Pertnyaan dan bentakan Nyonya Atri mengejutkan Pirat, tetapi yang membuatnya lebih terkejut adalah surat perjanjiannya dengan Syaron yang ada di tangan sang ibu mertua. Pirat ingat, dia menyimpannya di lemari, dan pagi tadi ibu mertuanya izin untuk meminjam kerurung. Karena kelalaiannya, Pirat tidak mengingat bahwa map berisi kontrak dengan Syaron juga ada di sana. Pirat memejamkan matanya, merutuki kelalaiannya.

“Ibu, ini …,” Pirat bingung cara menjelaskannya. Kontrak itu kini tidak lagi berlaku atas kesepakatan mereka tadi pagi. Baru tadi pagi, dan kini malah sudah diketahui Nyonya Atri.

“Aku juga melihat sertifikat tanahnya. Kamu benar-benar memeras putraku. Aku pikir kamu bukan seperti gadis kebanyakan yang selalu menginginkan harta keluarga ini. Tapi ternyata aku salah menilai. Kamu sama saja!” Nyonya Atri mengeluarkan kemarahannya. Wanita itu sudah menahannya sejak pagi, namun melihat Syaron dan Pirat datang berdua disertai wajah berseri, mengurungkan niatnya, dan menundanya.

“Sekarang kamu sudah mendapatkan sertifikat tanahnya, kan? Kalau begitu segeralah berpisah dari putraku. Aku tidak tahan dengan penipu dan orang yang memanfaatkan orang lain untuk mendapatkan keinginannya. Apalagi menyangkut materi … padahal selama ini aku sangat menyukaimu, Pirat,” Nyonya Atri berkata dengan sangat putus asa.

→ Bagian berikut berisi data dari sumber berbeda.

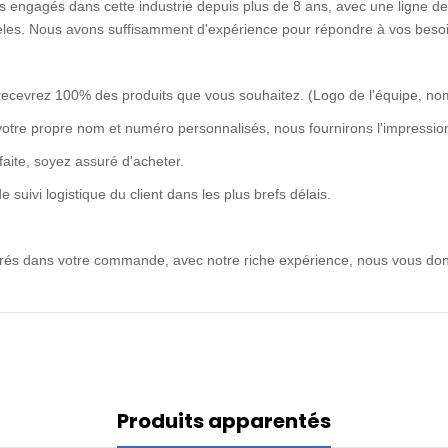
 engagés dans cette industrie depuis plus de 8 ans, avec une ligne de 
idèles. Nous avons suffisamment d'expérience pour répondre à vos besoi
recevrez 100% des produits que vous souhaitez. (Logo de l'équipe, no
votre propre nom et numéro personnalisés, nous fournirons l'impression
rfaite, soyez assuré d'acheter.
uivi logistique du client dans les plus brefs délais.
ntrés dans votre commande, avec notre riche expérience, nous vous don
Produits apparentés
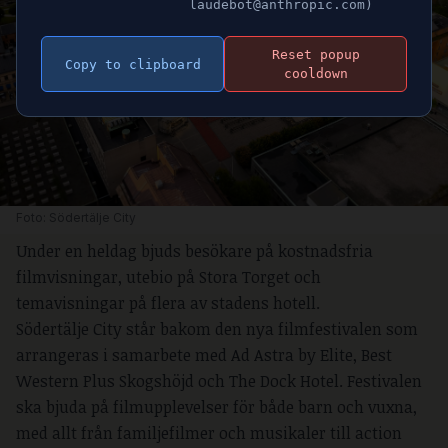
laudebot@anthropic.com)
Reset popup
Copy to clipboard
cooldown
Foto: Södertälje City
Under en heldag bjuds besökare på kostnadsfria
filmvisningar, utebio på Stora Torget och
temavisningar på flera av stadens hotell.
Södertälje City står bakom den nya filmfestivalen som
arrangeras i samarbete med Ad Astra by Elite, Best
Western Plus Skogshöjd och The Dock Hotel. Festivalen
ska bjuda på filmupplevelser för både barn och vuxna,
med allt från familjefilmer och musikaler till action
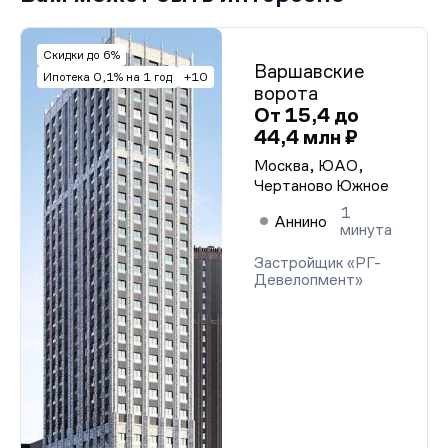
2).
Разрешение на строительство от 27.08.2024 г. (корп.
3).
Разрешение на строительство от 27.08.2024 г. (корп.
Скидки до 6%
Варшавские
1).
Ипотека 0,1% на 1 год
+10
ворота
От 15,4 до
44,4 млн ₽
Москва, ЮАО,
Чертаново Южное
1
Аннино
минута
Застройщик «РГ-
Девелопмент»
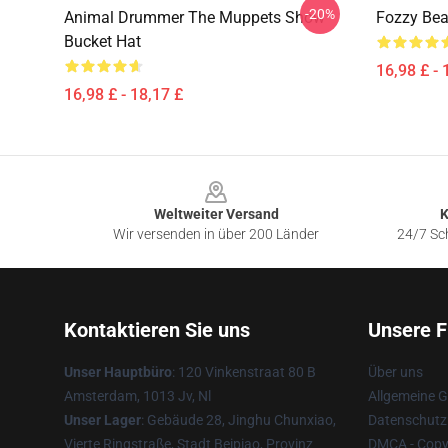
-20%
Animal Drummer The Muppets Show
Fozzy Bea
Bucket Hat
16,98 £ - 
16,98 £ - 18,17 £
Footer
Weltweiter Versand
K
Wir versenden in über 200 Länder
24/7 Sch
Kontaktieren Sie uns
Unsere F
Unser Hauptbüro
: 120 Vinkenstraat 80 B
Über uns
Amsterdam, 1013 Jv, Nl
Allgemeine 
Unser Lager
: Gebäude 28, Jinghu Chunxiao,
Datenschutzr
Vierte Ringstraße, Stadt Beipiao, Provinz
DMCA - Copyr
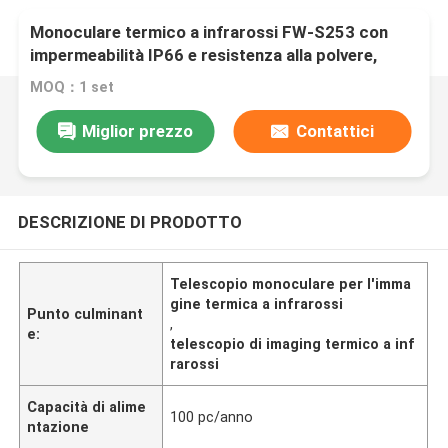
Monoculare termico a infrarossi FW-S253 con
impermeabilità IP66 e resistenza alla polvere,
resistente alle cadute da 1 metro e telescopio a
MOQ：1 set
infrarossi con risoluzione 384*288
Miglior prezzo
Contattici
DESCRIZIONE DI PRODOTTO
Telescopio monoculare per l'imma
gine termica a infrarossi
Punto culminant
,
e:
telescopio di imaging termico a inf
rarossi
Capacità di alime
100 pc/anno
ntazione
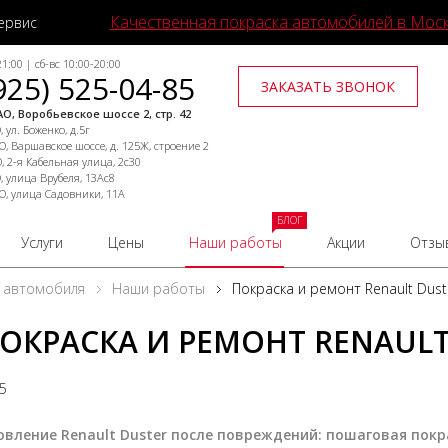
Качественная покраска автомобилей в Мос
ервис
1:00 | сб-вс 10:00-20:00
925) 525-04-85
ЗАКАЗАТЬ ЗВОНОК
О, Воробьевское шоссе 2, стр. 42
 ул. Боженко, д.5г
, Варшавское шоссе, д. 125Ж, строение 2
, 2-я Кабельная улица, 2с30
, улица Врубеля, 13Ас8
О, улица Садовники, 11А
БЛОГ
Услуги
Цены
Наши работы
Акции
Отзы
 автомобиля
Наши работы
Покраска и ремонт Renault Dust
ОКРАСКА И РЕМОНТ RENAULT
25
овление Renault Duster после повреждений: пошаговая покр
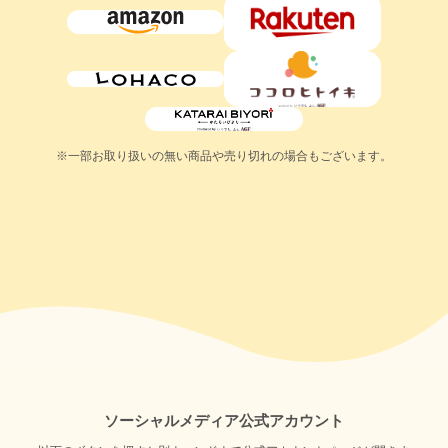
※一部お取り扱いの無い商品や売り切れの場合もございます。
ソーシャルメディア公式アカウント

Pirat merasakan sebuah kesakitan, letaknya di hati, dan jantungnya terasa sesak ketika mendengar Nyonya Atri menyuruhnya untuk berpisah dengan Syaron. Beginikah akhirnya? Tapi mereka baru saja memulainya.

“Ibu, maafkan Pirat, tapi kami baru saja memulainya dengan benar, akan sangat menyakitkan jika harus diakhiri sekarang,” tanpa bisa dicegah, air matanya luruh begitu saja.

“Omong kosong, Pirat! Aku kecewa! Kalau kamu tidak mau melihat jiwaku mati, segeralah minta berpisah dari putraku.” Nyonya Atri diselimuti amarah dan kekecewaan, wanita itu juga menangis.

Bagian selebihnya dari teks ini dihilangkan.